((I wrote this when I was feeling depressed over on Fimfic a while back, but everything turned out okay. This was a pretty good bit of writing though, so I'm re-posting it here.))
Sometimes I wonder.....what happens to my friends....on the other side of the screen?
I can see their comments stacking on top of each other, each person putting a unique flare in a single box, and then hoping that someone else sees it so they, too, can make a comment.
It's been more than a year since I began doing this same ritual over and over again....night after night.....and simply letting the screen in front of me take my mind to entirely new worlds. I love it, most of the time, because I can do things that I'd never be able to do in real life....like give advice to some of my "Internet Friends"....or trying to get their advice on some of my work....be it writing....art....programming......or whatever else happens to catch my interest.......with their help and praise......I feel.......I feel that I can do anything......
Except some people.....can't.....
Some people, I'm sorry to say, use the internet to "Escape" from their reality......to hide behind their screens in an attempt to be appreciated......and sometimes....this works........but this is a double edged sword......since as great as the internet is to "escape".......there are those who want to bring them back into reality.....
I call them "Haters". Most people do anyway. These...."people"....if one can call them that........make it a point to harass and attack certain people that...they simply don't like.....sometimes they have legitimately good reasons.....but more often than not, their reasons are cold and selfish.......I know for a fact that there are a few who covet that hate......thrive on it even.....and I......can't stand that....but there's not much I can do really....except protect my friends as best as I can.
And yet, sometimes, that's not enough. There are those out in the world who are alone. Utterly and completely, they are alone. This is a FACT. I know this....because I know one......and even though we're "Friends" in this....virtual life....he is still alone. I try to help him....but I can't.....my words, to him, are just.......words. I've said before to some of my own friends that words are POWERFUL, but the words that are filled with hate.......even more so.....

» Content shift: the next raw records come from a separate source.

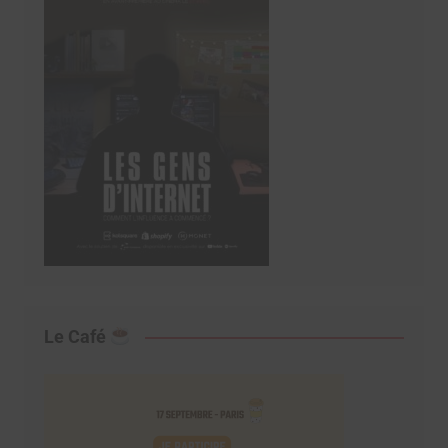
Le Café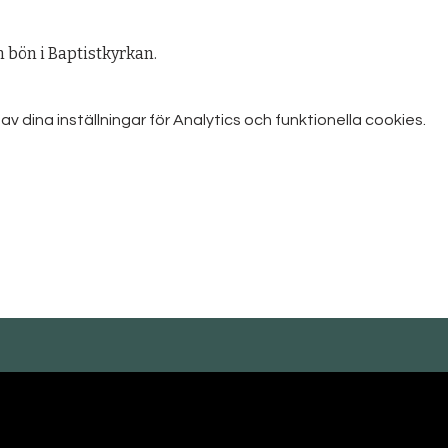
bön i Baptistkyrkan.
dina inställningar för Analytics och funktionella cookies.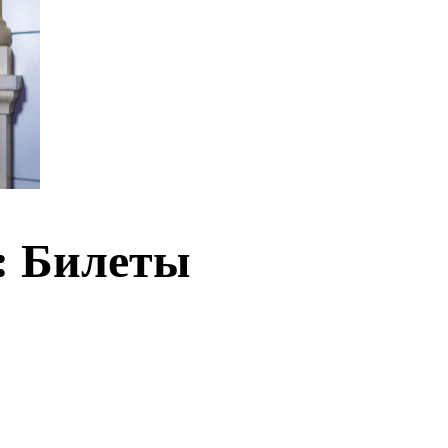
: Билеты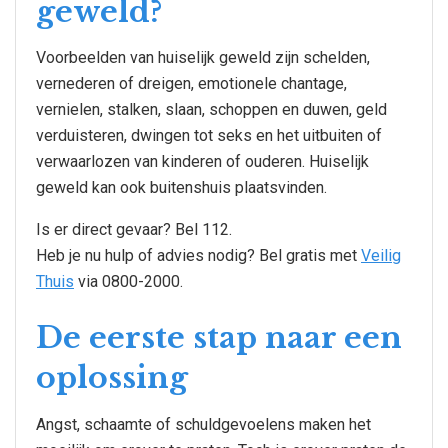
geweld?
Voorbeelden van huiselijk geweld zijn schelden,
vernederen of dreigen, emotionele chantage,
vernielen, stalken, slaan, schoppen en duwen, geld
verduisteren, dwingen tot seks en het uitbuiten of
verwaarlozen van kinderen of ouderen. Huiselijk
geweld kan ook buitenshuis plaatsvinden.
Is er direct gevaar? Bel 112.
Heb je nu hulp of advies nodig? Bel gratis met
Veilig
Thuis
via 0800-2000.
De eerste stap naar een
oplossing
Angst, schaamte of schuldgevoelens maken het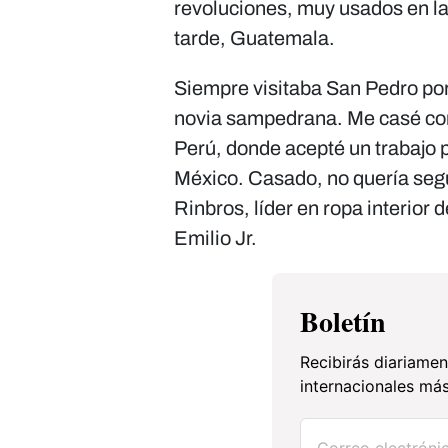
revoluciones, muy usados en la
tarde, Guatemala.
Siempre visitaba San Pedro po
novia sampedrana. Me casé con 
Perú, donde acepté un trabajo 
México. Casado, no quería segu
Rinbros, líder en ropa interior 
Emilio Jr.
Boletín
Recibirás diariamen
internacionales más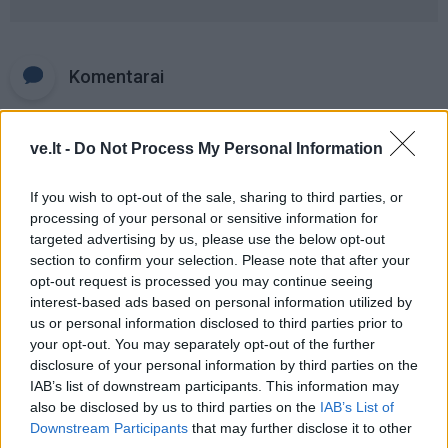
Komentarai
Rašyti komentarą
ve.lt -
Do Not Process My Personal Information
Jūsų vardas
If you wish to opt-out of the sale, sharing to third parties, or
processing of your personal or sensitive information for
targeted advertising by us, please use the below opt-out
section to confirm your selection. Please note that after your
opt-out request is processed you may continue seeing
Komentaras
interest-based ads based on personal information utilized by
us or personal information disclosed to third parties prior to
your opt-out. You may separately opt-out of the further
disclosure of your personal information by third parties on the
IAB’s list of downstream participants. This information may
also be disclosed by us to third parties on the
IAB’s List of
Downstream Participants
that may further disclose it to other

Over the years, I've learned to deal with such comments. I can take them harder than some people see. I can ignore them, joke about them, even agree with them.....and just like that the words simply.....melt away.......most of the time anyway....but even if I CAN do that….others….can’t.
I’ve seen this with my own eyes. Hateful words, from mouths and in comments, sending perfectly good people down to the ground with tears streaking down their cheeks. I’ll help them up from the ground and tell them some advice, then I’ll keep an eye on them and help when I can…..but…from my side of the screen….sometimes that’s all I can do……yet most of the time, though, this works just fine. They’ll come out stronger and wiser. They’ll be happier for it. In the end, that’s all I can ask………but then……there are those who I try to help……and then….it doesn’t work.
I can’t stand it. I love helping people, and when I see that my words don’t work, I try to help them still….over and over and over again……I help with all of my might……but then….they are gone. Their dark thoughts and loneliness take them away. Certain blades seem…kinder to them……and large drop offs…..a release….I’m only one guy…..one guy trying to protect one person…..on the other side of a glowing…..changing…..delicate screen…..and sometimes I’m just not enough……
Now, I have lost two friends. Two amazing people who have simply…..vanished. Both seemed perfectly fine one day…albeit….with shorter and shorter comments…….and then the next day….they’re gone. Just like that. No explanation. No note of warning. Nothing. They are gone and I’m left to wonder……
Were they in pain? Were they hiding their true feelings? Was it….me? I’m left to wonder if there might have been something…..anything…..I could have done……but no….there was just me….safe behind my screen…typing away like I am now on a black keyboard….trying to convey some feeling into what I am saying…..and they simply left.
I go back to their last comments to me. I try to read between the words, to try and catch…something…..anything……but I can’t find it……then I realize something…..they WERE in pain…..or they didn’t know it yet….or they weren’t in pain….and they vanished because……they’re gone. Without warning, without knowing they would be…leaving….they were taken away by another or by the powers of nature itself…..and we’ll never know…unless in the unlikely event that they told us their true name……
I have lost some good friends….and I’m left to wonder…..why?